Fund managers hit out at favouritism
matthew drummond, John Kehoe, Sally Patten
1 August 2013
The Australian Financial Review

Copyright 2013. Fairfax Media Management Pty Limited.
Two more fund managers have issued a warning on the practice of exclusive briefings, adding to concerns by industry doyen Peter Morgan that they can give institutional investors an unfair advantage.
Hugh Dive, head of listed securities at Philo Capital Advisers which has $4.2 billion in funds under management, said he had personally seen instances of fund managers pushing companies to reveal market-sensitive information. The problem was most apparent at meetings between large fund managers and small listed companies where management was less savvy and smaller slivers of information more useful in trading.

“As a current large-cap portfolio manager and having been both a small-cap portfolio manager and a sell-side analyst, there is a massive difference between the levels of information you can get out of a small-cap company and say Westpac,” he said. “Fund managers are able to throw their weight around much more with small-cap companies.”
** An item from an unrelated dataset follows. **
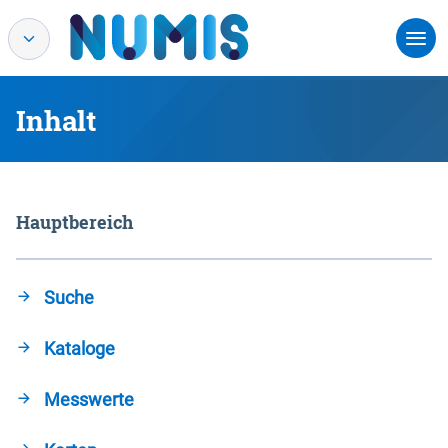
Inhalt
Hauptbereich
Suche
Kataloge
Messwerte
Glenn Woolley, a 29-year market veteran and managing director of Intrinsic Investment Management, which manages $800 million in Australian equities, said “mum and dad” shareholders and some professional investors were losing out a result of the favouritism.
“Selective briefings mean unequal access to information,” Mr Woolley said. “If you”re a shareholder, and some of your rival fund mangers are getting information that you”re not receiving, it”s unfair and contrary to the continuous disclosure regime.”
“We get annoyed when we discover as a shareholder that a broker is arranging an exclusive briefing with other shareholders and potential shareholders,” Mr Woolley said. “Why would you turn up to a luncheon or selective briefing unless you could learn some information that is material to the price of the company”s shares?”
But Greg Medcraft, chairman of the Australian Securities and Investments Commission, indicated he was not concerned at price-sensitive information being leaked. “If we hear that price-sensitive information is being given in other meetings, we may have more work to do. But that is not the position today,” he said.

Speaking in Brisbane, Mr Medcraft dismissed suggestions that analysts and large investors were given exclusive opportunities to assess online casino the quality of company managers through private meetings. He said individual investors could obtain similar information by attending annual shareholder meetings and reading annual reports.
On Wednesday evening, ASIC commissioner John Price said by and large markets in Australia were fair and efficient. But ASIC”s annual stakeholders” survey, to be released later this year, found some retail investors were concerned about information asymmetries and the leakage of price-sensitive information, he told a meeting of the Australasian Investor Relations Association. He did not respond to

Mr Morgan”s concerns that too much information was seeping out in one-on-one briefings with fund managers and that such meeting should be banned or at least a register kept of who is attending.
One small cap fund manager who did not want to be named said he thought meetings between fund managers and companies should be recorded so regulators could randomly audit what was said.
“This should be randomly audited – especially in light of selling before results or profit warnings. The cost of recording a meeting is negligible as most phones these days can cope with the task,” he said.